Com efeito, o padrão cultural brasileiro é fundado em modelo patriarcal eurocêntrico, o que coloca homens brancos em posição de privilégio social em relação a outros grupos sociais, como negros, mulheres, indígenas, homossexuais etc., que são histórica e sistematicamente excluídos do processo político.[1]

Nesse cenário, as potencialidades de desenvolvimento dos cidadãos que não se inserem no padrão hegemônico patriarcal eurocêntrico são proporcionalmente menores, à medida que se distanciam desse modelo cultural, por meio dos marcadores sociais da desigualdade.

Tudo isso conduz a uma tendência de perpetuação dos arranjos sociais tradicionais, diante da grande dificuldade de rompimento das barreiras da injustiça cultural. É por isso que, paralelamente ao conceito formal de igualdade, são acrescentadas perspectivas de igualdade substancial, como a igualdade material enquanto mecanismo de redistribuição de renda; e a igualdade material como diretriz de reconhecimento e proteção de categorias identitárias.[2]

Em contextos de grande desigualdade no plano fático, os cidadãos não devem ter o mesmo tratamento. Ao contrário, o Direito surge como instrumento de Justiça social, para reduzir as desigualdades, de modo que o ordenamento jurídico pode tratar pessoas de maneiras distintas, com a finalidade de promover igualdade substancial.

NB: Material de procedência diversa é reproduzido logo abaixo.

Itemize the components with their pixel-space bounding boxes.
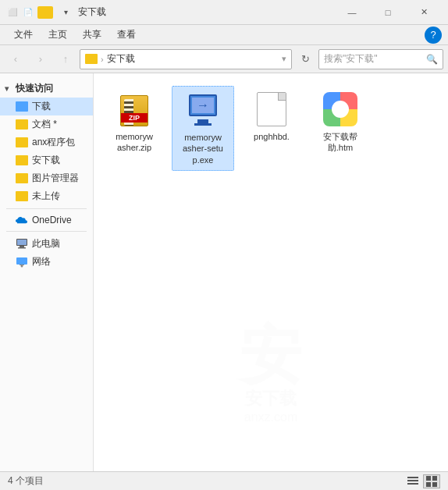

A fim de combater injustiças existentes no plano fático, o Direito pode atuar tanto por meio de estratégias punitivo-repressivas, punindo determinada conduta que se quer repelir da sociedade,[3] como por estratégias promocionais ou ações afirmativas,[4] que são medidas compensatórias temporárias que visam a acelerar a igualdade como processo.[5]

O próprio texto constitucional brasileiro estabelece, para além da igualdade formal, que são objetivos fundamentais do Brasil “reduzir as desigualdades sociais e regionais” e “promover o bem de todos, sem preconceitos de origem, raça, sexo, cor, idade e quaisquer outras formas de discriminação” (art. 3º, III e IV), abrindo espaço para um tratamento jurídico diferenciado para pessoas ou grupos sociais em situações distintas.

Essas reflexões não são propriamente novas, especialmente na jurisdição constitucional, que tem promovido a tutela jurisdicional da igualdade em sentido substancial.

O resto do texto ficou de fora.